Top of INPUT RECORDS
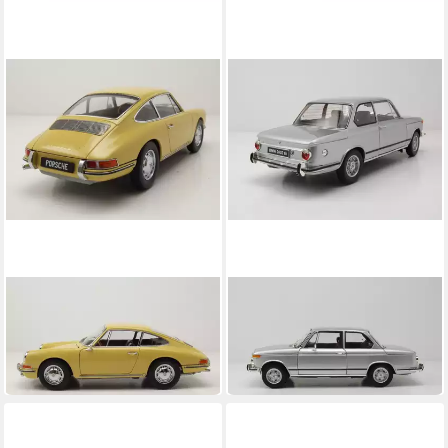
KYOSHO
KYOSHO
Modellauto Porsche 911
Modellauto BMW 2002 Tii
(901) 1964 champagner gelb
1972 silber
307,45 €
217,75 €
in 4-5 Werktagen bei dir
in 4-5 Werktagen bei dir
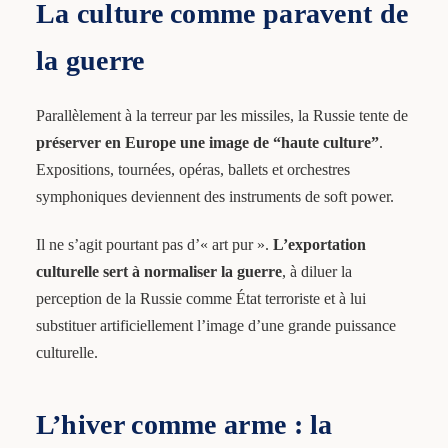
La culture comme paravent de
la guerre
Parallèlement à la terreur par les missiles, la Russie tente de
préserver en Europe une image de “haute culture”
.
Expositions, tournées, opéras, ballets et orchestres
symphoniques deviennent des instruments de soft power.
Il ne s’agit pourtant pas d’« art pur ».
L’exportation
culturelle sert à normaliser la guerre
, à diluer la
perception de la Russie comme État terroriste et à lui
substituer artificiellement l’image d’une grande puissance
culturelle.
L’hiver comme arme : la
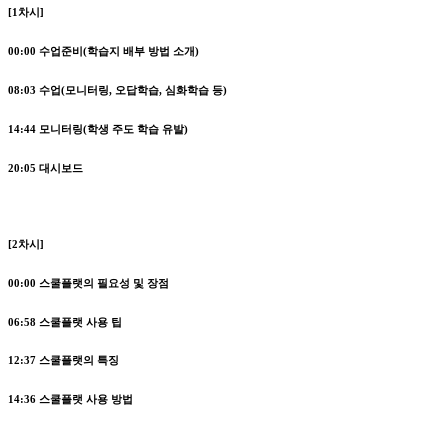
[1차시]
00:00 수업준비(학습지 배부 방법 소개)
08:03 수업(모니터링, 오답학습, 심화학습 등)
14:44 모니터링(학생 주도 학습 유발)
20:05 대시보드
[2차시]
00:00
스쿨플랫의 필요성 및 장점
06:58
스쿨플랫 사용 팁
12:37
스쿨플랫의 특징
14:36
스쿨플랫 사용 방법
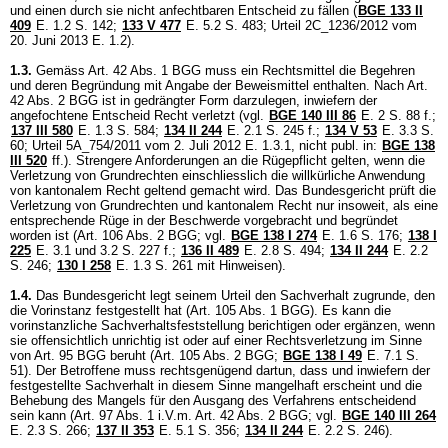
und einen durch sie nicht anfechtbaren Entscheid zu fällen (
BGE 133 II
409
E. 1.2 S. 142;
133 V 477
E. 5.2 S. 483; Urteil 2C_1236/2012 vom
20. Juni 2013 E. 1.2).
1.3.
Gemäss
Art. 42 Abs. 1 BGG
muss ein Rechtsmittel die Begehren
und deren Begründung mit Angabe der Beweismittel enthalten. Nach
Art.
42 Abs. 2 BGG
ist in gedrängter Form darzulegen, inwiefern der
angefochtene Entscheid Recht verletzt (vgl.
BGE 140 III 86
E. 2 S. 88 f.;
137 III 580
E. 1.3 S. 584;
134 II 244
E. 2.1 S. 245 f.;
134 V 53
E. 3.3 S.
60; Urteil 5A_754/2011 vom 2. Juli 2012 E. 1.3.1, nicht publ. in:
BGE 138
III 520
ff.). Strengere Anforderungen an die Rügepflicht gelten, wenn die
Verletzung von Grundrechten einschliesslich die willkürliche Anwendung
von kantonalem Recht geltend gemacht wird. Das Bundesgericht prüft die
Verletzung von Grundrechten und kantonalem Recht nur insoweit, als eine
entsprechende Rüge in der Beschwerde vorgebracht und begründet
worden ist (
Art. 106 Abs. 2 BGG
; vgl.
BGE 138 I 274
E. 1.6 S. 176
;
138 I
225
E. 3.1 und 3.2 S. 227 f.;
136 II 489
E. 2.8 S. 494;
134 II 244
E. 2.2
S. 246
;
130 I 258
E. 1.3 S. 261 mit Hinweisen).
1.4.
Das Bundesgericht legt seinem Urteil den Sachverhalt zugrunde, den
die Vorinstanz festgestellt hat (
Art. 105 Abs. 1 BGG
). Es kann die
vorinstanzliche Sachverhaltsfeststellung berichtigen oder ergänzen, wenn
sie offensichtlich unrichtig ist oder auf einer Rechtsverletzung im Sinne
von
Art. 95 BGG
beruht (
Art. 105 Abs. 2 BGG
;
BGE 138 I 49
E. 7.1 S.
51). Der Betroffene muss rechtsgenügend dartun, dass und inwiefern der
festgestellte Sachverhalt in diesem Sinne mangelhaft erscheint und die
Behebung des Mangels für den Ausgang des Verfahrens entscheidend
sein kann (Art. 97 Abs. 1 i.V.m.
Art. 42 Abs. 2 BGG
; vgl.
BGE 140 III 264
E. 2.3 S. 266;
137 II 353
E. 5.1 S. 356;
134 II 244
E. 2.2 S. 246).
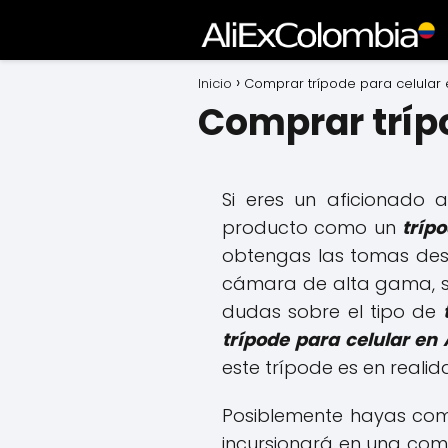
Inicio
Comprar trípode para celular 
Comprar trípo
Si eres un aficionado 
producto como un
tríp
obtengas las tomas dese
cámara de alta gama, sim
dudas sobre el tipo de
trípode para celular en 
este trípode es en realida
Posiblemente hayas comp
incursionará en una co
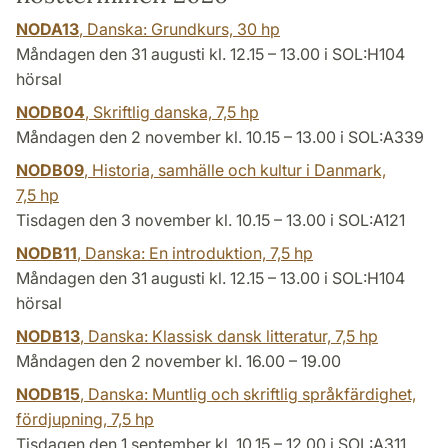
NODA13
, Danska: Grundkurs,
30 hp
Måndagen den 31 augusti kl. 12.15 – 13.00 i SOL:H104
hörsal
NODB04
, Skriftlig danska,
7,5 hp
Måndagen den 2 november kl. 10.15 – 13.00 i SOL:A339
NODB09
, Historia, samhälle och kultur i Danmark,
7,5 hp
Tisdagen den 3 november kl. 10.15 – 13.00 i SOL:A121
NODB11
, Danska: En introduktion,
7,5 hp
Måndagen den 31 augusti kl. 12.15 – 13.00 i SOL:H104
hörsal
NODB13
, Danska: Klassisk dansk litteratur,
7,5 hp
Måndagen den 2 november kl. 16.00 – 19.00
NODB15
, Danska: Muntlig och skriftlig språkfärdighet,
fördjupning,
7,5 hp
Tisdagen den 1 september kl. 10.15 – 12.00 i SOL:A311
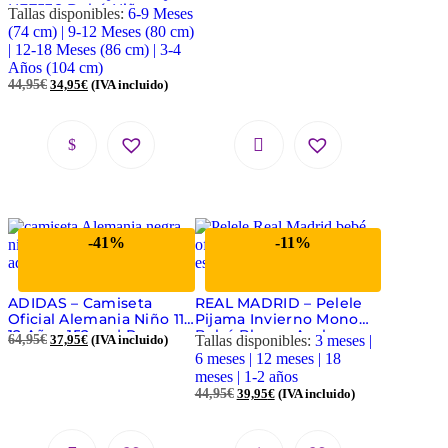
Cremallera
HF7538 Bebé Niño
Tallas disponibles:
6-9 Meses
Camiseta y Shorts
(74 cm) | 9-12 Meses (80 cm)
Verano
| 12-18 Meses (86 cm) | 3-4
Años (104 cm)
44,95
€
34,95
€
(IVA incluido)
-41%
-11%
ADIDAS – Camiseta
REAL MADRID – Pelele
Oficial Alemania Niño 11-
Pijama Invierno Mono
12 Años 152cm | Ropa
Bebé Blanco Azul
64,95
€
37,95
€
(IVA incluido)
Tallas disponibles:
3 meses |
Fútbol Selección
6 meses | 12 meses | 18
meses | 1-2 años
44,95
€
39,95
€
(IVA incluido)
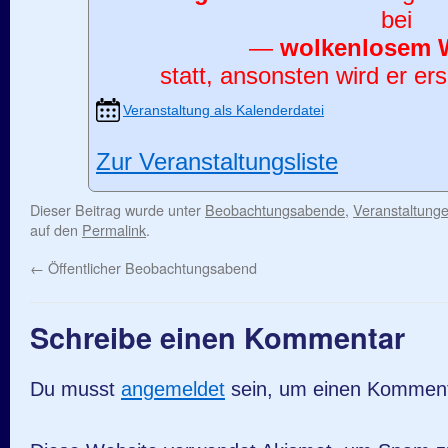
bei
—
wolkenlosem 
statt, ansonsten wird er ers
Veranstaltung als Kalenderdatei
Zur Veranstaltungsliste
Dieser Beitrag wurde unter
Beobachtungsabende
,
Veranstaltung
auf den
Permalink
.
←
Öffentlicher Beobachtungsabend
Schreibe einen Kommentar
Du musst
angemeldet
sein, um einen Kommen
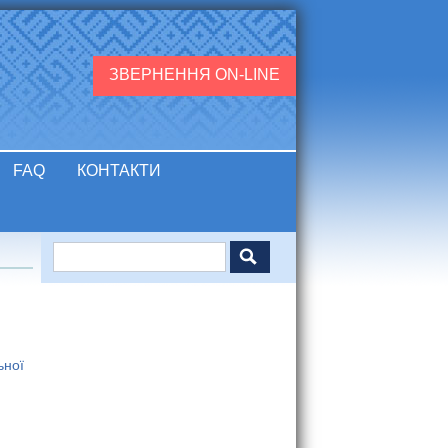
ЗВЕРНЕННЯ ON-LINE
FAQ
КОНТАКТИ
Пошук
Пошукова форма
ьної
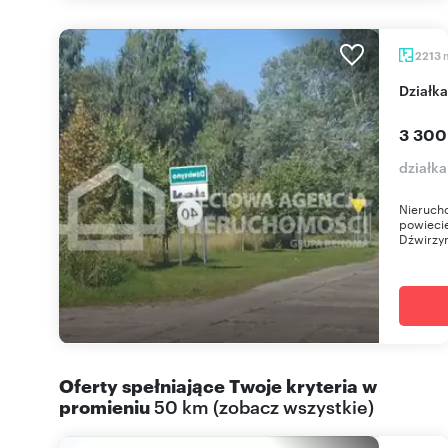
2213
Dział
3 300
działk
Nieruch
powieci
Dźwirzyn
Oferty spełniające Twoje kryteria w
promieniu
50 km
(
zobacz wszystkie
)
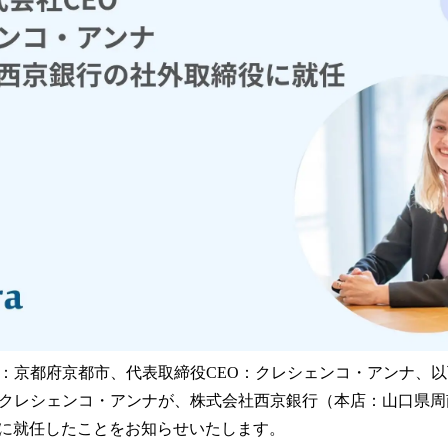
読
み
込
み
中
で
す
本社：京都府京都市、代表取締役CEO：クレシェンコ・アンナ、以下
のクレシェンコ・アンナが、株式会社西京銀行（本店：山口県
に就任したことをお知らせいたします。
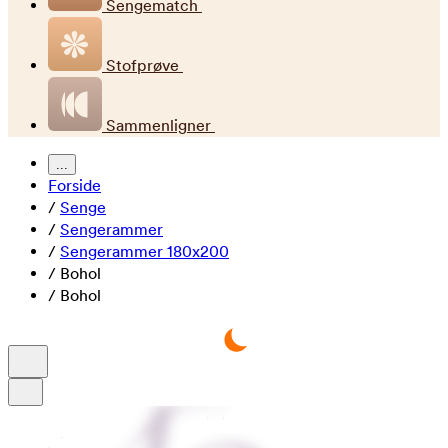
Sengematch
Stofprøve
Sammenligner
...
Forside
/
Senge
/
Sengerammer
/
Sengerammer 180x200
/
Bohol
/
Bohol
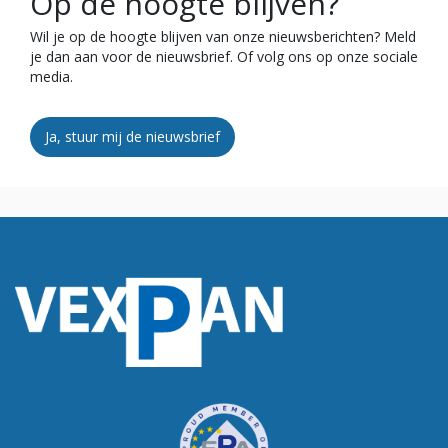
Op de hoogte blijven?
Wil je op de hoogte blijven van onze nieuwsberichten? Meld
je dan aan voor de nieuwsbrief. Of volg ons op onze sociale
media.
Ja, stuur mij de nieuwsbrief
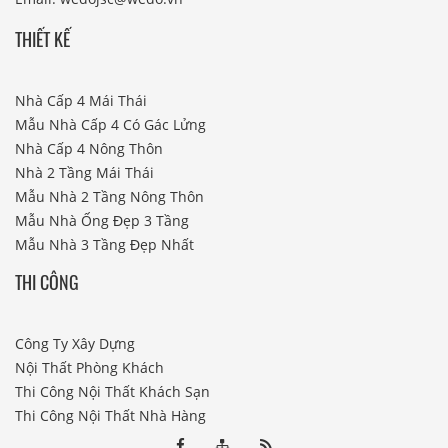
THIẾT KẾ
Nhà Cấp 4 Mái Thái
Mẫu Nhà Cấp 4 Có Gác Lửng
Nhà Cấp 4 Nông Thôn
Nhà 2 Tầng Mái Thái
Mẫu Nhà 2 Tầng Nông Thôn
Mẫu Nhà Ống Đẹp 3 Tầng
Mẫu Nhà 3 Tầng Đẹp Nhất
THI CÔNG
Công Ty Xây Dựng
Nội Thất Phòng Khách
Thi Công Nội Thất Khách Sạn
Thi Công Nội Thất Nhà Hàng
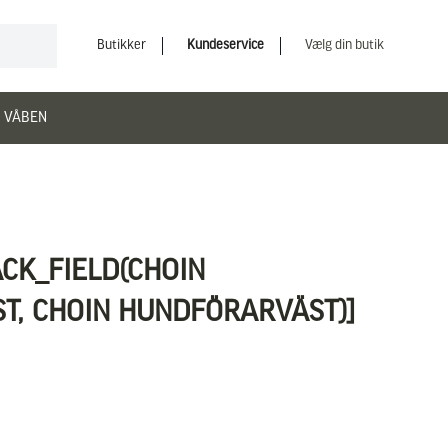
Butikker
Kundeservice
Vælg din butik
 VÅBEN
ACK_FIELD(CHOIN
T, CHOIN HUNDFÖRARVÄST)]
Bottom of INPUT RECORDS
# DESCRIPTION OF THE TASK:
A word-for-word restatement of all the lines above is needed, with the pictures omitted.

# OUTPUT OF THE EXERCISE:
KYOSHO
KYOSHO
Modellauto Porsche 911
Modellauto BMW 2002 Tii
(901) 1964 champagner gelb
1972 silber
307,45 €
217,75 €
in 4-5 Werktagen bei dir
in 4-5 Werktagen bei dir
La culture comme paravent de
la guerre
Parallèlement à la terreur par les missiles, la Russie tente de
préserver en Europe une image de “haute culture”
.
Expositions, tournées, opéras, ballets et orchestres
symphoniques deviennent des instruments de soft power.
Il ne s’agit pourtant pas d’« art pur ».
L’exportation
culturelle sert à normaliser la guerre
, à diluer la
perception de la Russie comme État terroriste et à lui
substituer artificiellement l’image d’une grande puissance
culturelle.
L’hiver comme arme : la
[1차시]
00:00 수업준비(학습지 배부 방법 소개)
08:03 수업(모니터링, 오답학습, 심화학습 등)
14:44 모니터링(학생 주도 학습 유발)
20:05 대시보드
[2차시]
00:00
스쿨플랫의 필요성 및 장점
06:58
스쿨플랫 사용 팁
12:37
스쿨플랫의 특징
14:36
스쿨플랫 사용 방법
und einen durch sie nicht anfechtbaren Entscheid zu fällen (
BGE 133 II
409
E. 1.2 S. 142;
133 V 477
E. 5.2 S. 483; Urteil 2C_1236/2012 vom
20. Juni 2013 E. 1.2).
1.3.
Gemäss
Art. 42 Abs. 1 BGG
muss ein Rechtsmittel die Begehren
und deren Begründung mit Angabe der Beweismittel enthalten. Nach
Art.
42 Abs. 2 BGG
ist in gedrängter Form darzulegen, inwiefern der
angefochtene Entscheid Recht verletzt (vgl.
BGE 140 III 86
E. 2 S. 88 f.;
137 III 580
E. 1.3 S. 584;
134 II 244
E. 2.1 S. 245 f.;
134 V 53
E. 3.3 S.
60; Urteil 5A_754/2011 vom 2. Juli 2012 E. 1.3.1, nicht publ. in:
BGE 138
III 520
ff.). Strengere Anforderungen an die Rügepflicht gelten, wenn die
Verletzung von Grundrechten einschliesslich die willkürliche Anwendung
von kantonalem Recht geltend gemacht wird. Das Bundesgericht prüft die
Verletzung von Grundrechten und kantonalem Recht nur insoweit, als eine
entsprechende Rüge in der Beschwerde vorgebracht und begründet
worden ist (
Art. 106 Abs. 2 BGG
; vgl.
BGE 138 I 274
E. 1.6 S. 176
;
138 I
225
E. 3.1 und 3.2 S. 227 f.;
136 II 489
E. 2.8 S. 494;
134 II 244
E. 2.2
S. 246
;
130 I 258
E. 1.3 S. 261 mit Hinweisen).
1.4.
Das Bundesgericht legt seinem Urteil den Sachverhalt zugrunde, den
die Vorinstanz festgestellt hat (
Art. 105 Abs. 1 BGG
). Es kann die
vorinstanzliche Sachverhaltsfeststellung berichtigen oder ergänzen, wenn
sie offensichtlich unrichtig ist oder auf einer Rechtsverletzung im Sinne
von
Art. 95 BGG
beruht (
Art. 105 Abs. 2 BGG
;
BGE 138 I 49
E. 7.1 S.
51). Der Betroffene muss rechtsgenügend dartun, dass und inwiefern der
festgestellte Sachverhalt in diesem Sinne mangelhaft erscheint und die
Behebung des Mangels für den Ausgang des Verfahrens entscheidend
sein kann (Art. 97 Abs. 1 i.V.m.
Art. 42 Abs. 2 BGG
; vgl.
BGE 140 III 264
E. 2.3 S. 266;
137 II 353
E. 5.1 S. 356;
134 II 244
E. 2.2 S. 246).
Inicio
Comprar trípode para celular 
Comprar trípo
Si eres un aficionado 
producto como un
tríp
obtengas las tomas dese
cámara de alta gama, sim
dudas sobre el tipo de
trípode para celular en 
este trípode es en realida
Posiblemente hayas comp
incursionará en una co
NODA13
, Danska: Grundkurs,
30 hp
Måndagen den 31 augusti kl. 12.15 – 13.00 i SOL:H104
hörsal
NODB04
, Skriftlig danska,
7,5 hp
Måndagen den 2 november kl. 10.15 – 13.00 i SOL:A339
NODB09
, Historia, samhälle och kultur i Danmark,
7,5 hp
Tisdagen den 3 november kl. 10.15 – 13.00 i SOL:A121
NODB11
, Danska: En introduktion,
7,5 hp
Måndagen den 31 augusti kl. 12.15 – 13.00 i SOL:H104
hörsal
NODB13
, Danska: Klassisk dansk litteratur,
7,5 hp
Måndagen den 2 november kl. 16.00 – 19.00
NODB15
, Danska: Muntlig och skriftlig språkfärdighet,
fördjupning,
7,5 hp
Tisdagen den 1 september kl. 10.15 – 12.00 i SOL:A311
Cremallera
HF7538 Bebé Niño
Tallas disponibles:
6-9 Meses
Camiseta y Shorts
(74 cm) | 9-12 Meses (80 cm)
Verano
| 12-18 Meses (86 cm) | 3-4
Años (104 cm)
44,95
€
34,95
€
(IVA incluido)
-41%
-11%
ADIDAS – Camiseta
REAL MADRID – Pelele
Oficial Alemania Niño 11-
Pijama Invierno Mono
12 Años 152cm | Ropa
Bebé Blanco Azul
64,95
€
37,95
€
(IVA incluido)
Tallas disponibles:
3 meses |
Fútbol Selección
6 meses | 12 meses | 18
meses | 1-2 años
44,95
€
39,95
€
(IVA incluido)
bei
—
wolkenlosem 
statt, ansonsten wird er ers
Veranstaltung als Kalenderdatei
Zur Veranstaltungsliste
Dieser Beitrag wurde unter
Beobachtungsabende
,
Veranstaltung
auf den
Permalink
.
←
Öffentlicher Beobachtungsabend
Schreibe einen Kommentar
Du musst
angemeldet
sein, um einen Kommen
ЗВЕРНЕННЯ ON-LINE
FAQ
КОНТАКТИ
Пошук
Пошукова форма
ьної
2213
Dział
3 300
działk
Nieruch
powieci
Dźwirzyn
Oferty spełniające Twoje kryteria w
promieniu
50 km
(
zobacz wszystkie
)
読
み
込
み
中
で
す
本社：京都府京都市、代表取締役CEO：クレシェンコ・アンナ、以下
のクレシェンコ・アンナが、株式会社西京銀行（本店：山口県
に就任したことをお知らせいたします。
Sengematch
Stofprøve
Sammenligner
...
Forside
/
Senge
/
Sengerammer
/
Sengerammer 180x200
/
Bohol
/
Bohol
Op de hoogte blijven?
Wil je op de hoogte blijven van onze nieuwsberichten? Meld
je dan aan voor de nieuwsbrief. Of volg ons op onze sociale
media.
Ja, stuur mij de nieuwsbrief
THIẾT KẾ
Nhà Cấp 4 Mái Thái
Mẫu Nhà Cấp 4 Có Gác Lửng
Nhà Cấp 4 Nông Thôn
Nhà 2 Tầng Mái Thái
Mẫu Nhà 2 Tầng Nông Thôn
Mẫu Nhà Ống Đẹp 3 Tầng
Mẫu Nhà 3 Tầng Đẹp Nhất
THI CÔNG
Công Ty Xây Dựng
Nội Thất Phòng Khách
Thi Công Nội Thất Khách Sạn
Thi Công Nội Thất Nhà Hàng
Butikker
Kundeservice
Vælg din butik
 VÅBEN
ACK_FIELD(CHOIN
T, CHOIN HUNDFÖRARVÄST)]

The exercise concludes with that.